(Material for this task Opens)
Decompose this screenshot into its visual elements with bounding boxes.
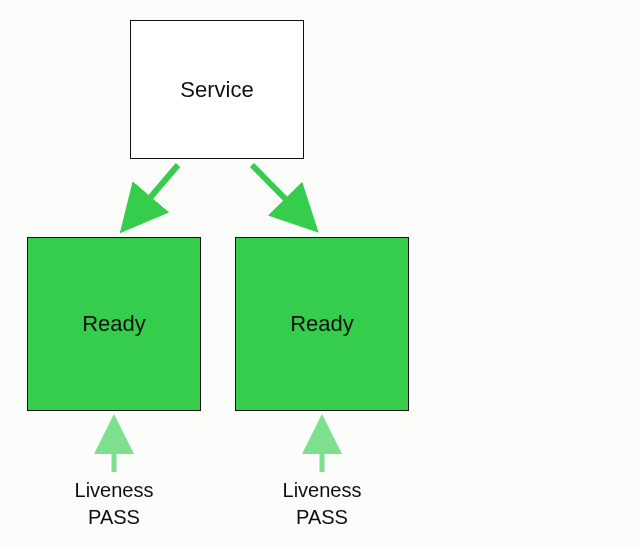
liveness-status-2: PASS bbox=[296, 506, 348, 528]
service-label: Service bbox=[180, 77, 253, 103]
pod-box-1: Ready bbox=[27, 237, 201, 411]
pod-2-state: Ready bbox=[290, 311, 354, 337]
pod-box-2: Ready bbox=[235, 237, 409, 411]
liveness-status-1: PASS bbox=[88, 506, 140, 528]
arrow-service-to-pod1 bbox=[126, 165, 178, 226]
liveness-caption-2: Liveness PASS bbox=[252, 477, 392, 531]
liveness-label-1: Liveness bbox=[75, 479, 154, 501]
liveness-caption-1: Liveness PASS bbox=[44, 477, 184, 531]
service-box: Service bbox=[130, 20, 304, 159]
arrow-service-to-pod2 bbox=[252, 165, 312, 226]
liveness-label-2: Liveness bbox=[283, 479, 362, 501]
pod-1-state: Ready bbox=[82, 311, 146, 337]
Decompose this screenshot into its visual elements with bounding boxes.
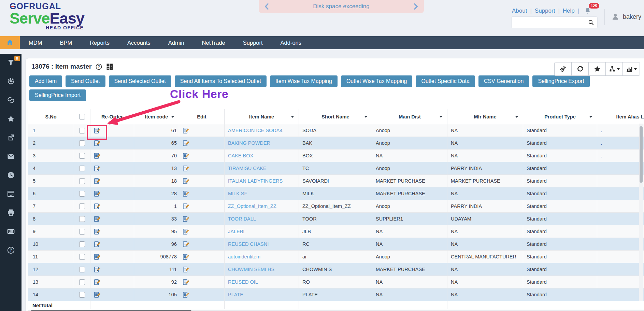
support-link[interactable]: Support — [535, 8, 555, 14]
horizontal-scrollbar[interactable] — [28, 310, 644, 311]
sidebar-printer-icon[interactable] — [7, 209, 15, 217]
sidebar-filter-icon[interactable]: 0 — [7, 58, 15, 67]
item-name-link[interactable]: JALEBI — [228, 229, 244, 234]
sidebar-keyboard-icon[interactable] — [7, 227, 15, 236]
column-chooser-icon[interactable] — [106, 63, 113, 70]
nav-item-reports[interactable]: Reports — [81, 36, 118, 49]
item-name-link[interactable]: TOOR DALL — [228, 216, 256, 222]
item-name-link[interactable]: BAKING POWDER — [228, 140, 270, 146]
item-name-link[interactable]: autoindentitem — [228, 254, 260, 259]
sidebar-clock-icon[interactable] — [7, 171, 15, 179]
nav-item-accounts[interactable]: Accounts — [118, 36, 159, 49]
about-link[interactable]: About — [512, 8, 527, 14]
column-header-main-dist[interactable]: Main Dist — [372, 109, 447, 124]
send-selected-outlet-button[interactable]: Send Selected Outlet — [109, 75, 171, 87]
reorder-edit-icon[interactable] — [94, 266, 100, 273]
search-input[interactable] — [512, 19, 588, 25]
home-button[interactable] — [0, 36, 20, 49]
alert-next-icon[interactable] — [414, 3, 418, 10]
toolbar-star-button[interactable] — [588, 62, 605, 75]
reorder-edit-icon[interactable] — [94, 254, 100, 260]
sidebar-report-window-icon[interactable] — [7, 190, 15, 198]
edit-icon[interactable] — [183, 190, 189, 197]
column-header-mfr-name[interactable]: Mfr Name — [447, 109, 523, 124]
sidebar-mail-icon[interactable] — [7, 152, 15, 160]
item-name-link[interactable]: REUSED OIL — [228, 279, 258, 285]
column-header-short-name[interactable]: Short Name — [299, 109, 372, 124]
reorder-edit-icon[interactable] — [94, 190, 100, 197]
item-name-link[interactable]: ITALIAN LADYFINGERS — [228, 178, 283, 184]
reorder-edit-icon[interactable] — [94, 279, 100, 285]
edit-icon[interactable] — [183, 203, 189, 210]
reorder-edit-icon[interactable] — [94, 153, 100, 159]
toolbar-chart-button[interactable] — [622, 62, 640, 75]
notifications-bell-icon[interactable]: 125 — [584, 7, 592, 15]
title-help-icon[interactable]: ? — [95, 63, 102, 70]
edit-icon[interactable] — [183, 228, 189, 235]
toolbar-hierarchy-button[interactable] — [605, 62, 622, 75]
nav-item-nettrade[interactable]: NetTrade — [193, 36, 234, 49]
edit-icon[interactable] — [183, 279, 189, 285]
item-name-link[interactable]: MILK SF — [228, 191, 247, 196]
nav-item-admin[interactable]: Admin — [159, 36, 193, 49]
row-checkbox[interactable] — [79, 203, 85, 209]
edit-icon[interactable] — [183, 153, 189, 159]
toolbar-refresh-button[interactable] — [571, 62, 588, 75]
alert-prev-icon[interactable] — [264, 3, 269, 10]
sidebar-help-icon[interactable]: ? — [7, 246, 15, 254]
reorder-edit-icon[interactable] — [94, 216, 100, 222]
vertical-scrollbar-thumb[interactable] — [640, 126, 643, 183]
item-name-link[interactable]: ZZ_Optional_Item_ZZ — [228, 203, 276, 209]
row-checkbox[interactable] — [79, 292, 85, 298]
edit-icon[interactable] — [183, 266, 189, 273]
item-wise-tax-mapping-button[interactable]: Item Wise Tax Mapping — [270, 75, 338, 87]
toolbar-settings-gears-button[interactable] — [555, 62, 571, 75]
outlet-wise-tax-mapping-button[interactable]: Outlet Wise Tax Mapping — [341, 75, 413, 87]
add-item-button[interactable]: Add Item — [29, 75, 62, 87]
row-checkbox[interactable] — [79, 178, 85, 184]
help-link[interactable]: Help — [563, 8, 575, 14]
edit-icon[interactable] — [183, 178, 189, 184]
row-checkbox[interactable] — [79, 191, 85, 197]
select-all-checkbox[interactable] — [79, 114, 85, 119]
reorder-edit-icon[interactable] — [94, 228, 100, 235]
edit-icon[interactable] — [183, 127, 189, 134]
row-checkbox[interactable] — [79, 153, 85, 159]
row-checkbox[interactable] — [79, 254, 85, 260]
reorder-edit-icon[interactable] — [94, 178, 100, 184]
nav-item-support[interactable]: Support — [234, 36, 272, 49]
sidebar-link-icon[interactable] — [7, 96, 15, 104]
search-icon[interactable] — [588, 19, 594, 26]
reorder-edit-icon[interactable] — [94, 241, 100, 248]
edit-icon[interactable] — [183, 140, 189, 146]
edit-icon[interactable] — [183, 165, 189, 172]
reorder-edit-icon[interactable] — [94, 292, 100, 298]
reorder-edit-icon[interactable] — [94, 203, 100, 210]
sidebar-gear-icon[interactable] — [7, 77, 15, 85]
outlet-specific-data-button[interactable]: Outlet Specific Data — [416, 75, 475, 87]
row-checkbox[interactable] — [79, 229, 85, 235]
column-header-product-type[interactable]: Product Type — [523, 109, 597, 124]
row-checkbox[interactable] — [79, 216, 85, 222]
reorder-edit-icon[interactable] — [94, 127, 100, 134]
send-outlet-button[interactable]: Send Outlet — [66, 75, 105, 87]
nav-item-bpm[interactable]: BPM — [51, 36, 81, 49]
row-checkbox[interactable] — [79, 140, 85, 146]
nav-item-add-ons[interactable]: Add-ons — [272, 36, 310, 49]
item-name-link[interactable]: CHOWMIN SEMI HS — [228, 267, 274, 272]
edit-icon[interactable] — [183, 254, 189, 260]
nav-item-mdm[interactable]: MDM — [20, 36, 51, 49]
sellingprice-import-button[interactable]: SellingPrice Import — [29, 89, 86, 101]
send-all-items-to-selected-outlet-button[interactable]: Send All Items To Selected Outlet — [175, 75, 267, 87]
sellingprice-export-button[interactable]: SellingPrice Export — [532, 75, 589, 87]
row-checkbox[interactable] — [79, 267, 85, 272]
edit-icon[interactable] — [183, 241, 189, 248]
vertical-scrollbar[interactable] — [639, 124, 643, 301]
edit-icon[interactable] — [183, 216, 189, 222]
row-checkbox[interactable] — [79, 128, 85, 133]
item-name-link[interactable]: TIRAMISU CAKE — [228, 166, 267, 171]
column-header-item-name[interactable]: Item Name — [225, 109, 299, 124]
item-name-link[interactable]: PLATE — [228, 292, 243, 297]
row-checkbox[interactable] — [79, 241, 85, 247]
csv-generation-button[interactable]: CSV Generation — [478, 75, 529, 87]
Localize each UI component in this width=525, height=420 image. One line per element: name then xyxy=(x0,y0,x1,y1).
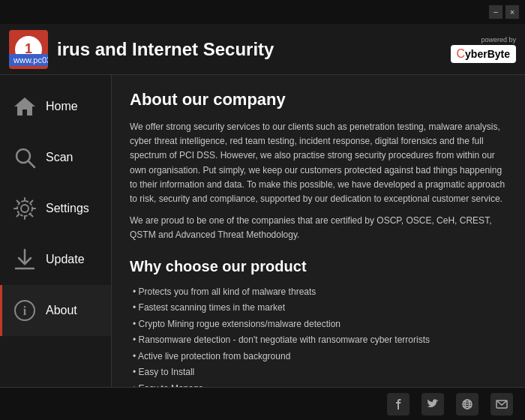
svg-marker-0 xyxy=(14,98,35,116)
about-icon: i xyxy=(11,297,38,324)
settings-label: Settings xyxy=(46,202,89,215)
app-header: 1 www.pc0359.cn irus and Internet Securi… xyxy=(0,24,525,75)
feature-list: Protects you from all kind of malware th… xyxy=(130,284,507,388)
content-area: About our company We offer strong securi… xyxy=(111,75,525,387)
footer xyxy=(0,387,525,420)
feature-item-0: Protects you from all kind of malware th… xyxy=(130,284,507,301)
home-label: Home xyxy=(46,100,78,113)
sidebar-item-settings[interactable]: Settings xyxy=(0,183,111,234)
scan-label: Scan xyxy=(46,151,73,164)
app-title: irus and Internet Security xyxy=(57,39,451,60)
sidebar-item-update[interactable]: Update xyxy=(0,234,111,285)
cyberbyte-name: yberByte xyxy=(465,48,510,60)
feature-item-2: Crypto Mining rogue extensions/malware d… xyxy=(130,316,507,333)
minimize-button[interactable]: − xyxy=(489,5,502,19)
svg-point-3 xyxy=(21,205,28,212)
main-layout: Home Scan Settings xyxy=(0,75,525,387)
title-bar: − × xyxy=(0,0,525,24)
update-icon xyxy=(11,246,38,273)
feature-item-1: Fastest scanning times in the market xyxy=(130,300,507,316)
sidebar: Home Scan Settings xyxy=(0,75,111,387)
company-title: About our company xyxy=(130,90,507,110)
title-bar-controls: − × xyxy=(489,5,519,19)
feature-item-6: Easy to Manage xyxy=(130,381,507,387)
powered-by-label: powered by xyxy=(481,36,516,44)
logo-url: www.pc0359.cn xyxy=(9,54,48,66)
update-label: Update xyxy=(46,253,85,266)
about-label: About xyxy=(46,304,77,317)
sidebar-item-scan[interactable]: Scan xyxy=(0,132,111,183)
sidebar-item-home[interactable]: Home xyxy=(0,81,111,132)
web-icon[interactable] xyxy=(456,393,478,416)
company-paragraph-1: We offer strong security services to our… xyxy=(130,120,507,206)
powered-by-section: powered by C yberByte xyxy=(451,36,516,63)
cyberbyte-c: C xyxy=(457,47,466,61)
twitter-icon[interactable] xyxy=(422,393,444,416)
why-title: Why choose our product xyxy=(130,258,507,275)
feature-item-5: Easy to Install xyxy=(130,364,507,381)
email-icon[interactable] xyxy=(490,393,513,416)
svg-line-2 xyxy=(28,161,34,167)
facebook-icon[interactable] xyxy=(387,393,410,416)
svg-text:i: i xyxy=(23,304,27,317)
close-button[interactable]: × xyxy=(506,5,519,19)
feature-item-4: Active live protection from background xyxy=(130,349,507,365)
app-logo: 1 www.pc0359.cn xyxy=(9,30,48,69)
cyberbyte-logo: C yberByte xyxy=(451,45,516,63)
sidebar-item-about[interactable]: i About xyxy=(0,285,111,336)
settings-icon xyxy=(11,195,38,222)
scan-icon xyxy=(11,144,38,171)
feature-item-3: Ransomware detection - don't negotiate w… xyxy=(130,332,507,349)
company-paragraph-2: We are proud to be one of the companies … xyxy=(130,214,507,242)
home-icon xyxy=(11,93,38,120)
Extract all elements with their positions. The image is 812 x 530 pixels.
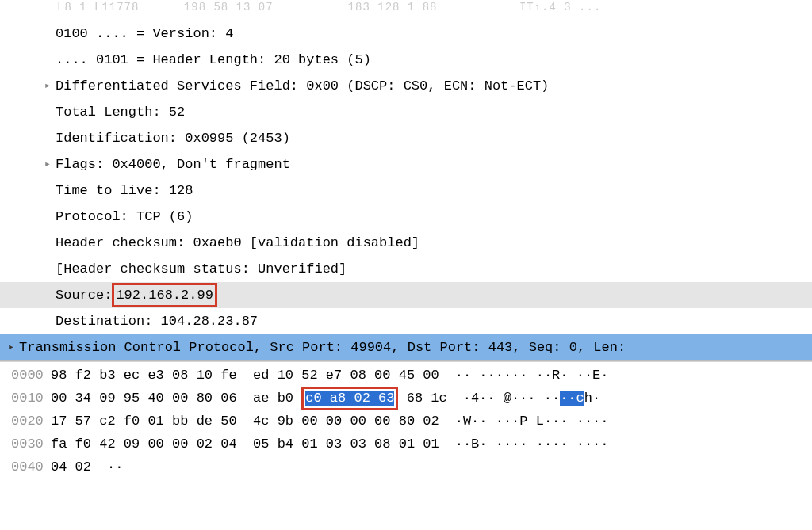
(Material for this task Closes)
**What you have to do**: Scan the records above. Return every line with "Protects" in it.

**Written answer**:
feature-list: Protects you from all kind of malware th… xyxy=(130,284,507,388)
feature-item-0: Protects you from all kind of malware th… xyxy=(130,284,507,301)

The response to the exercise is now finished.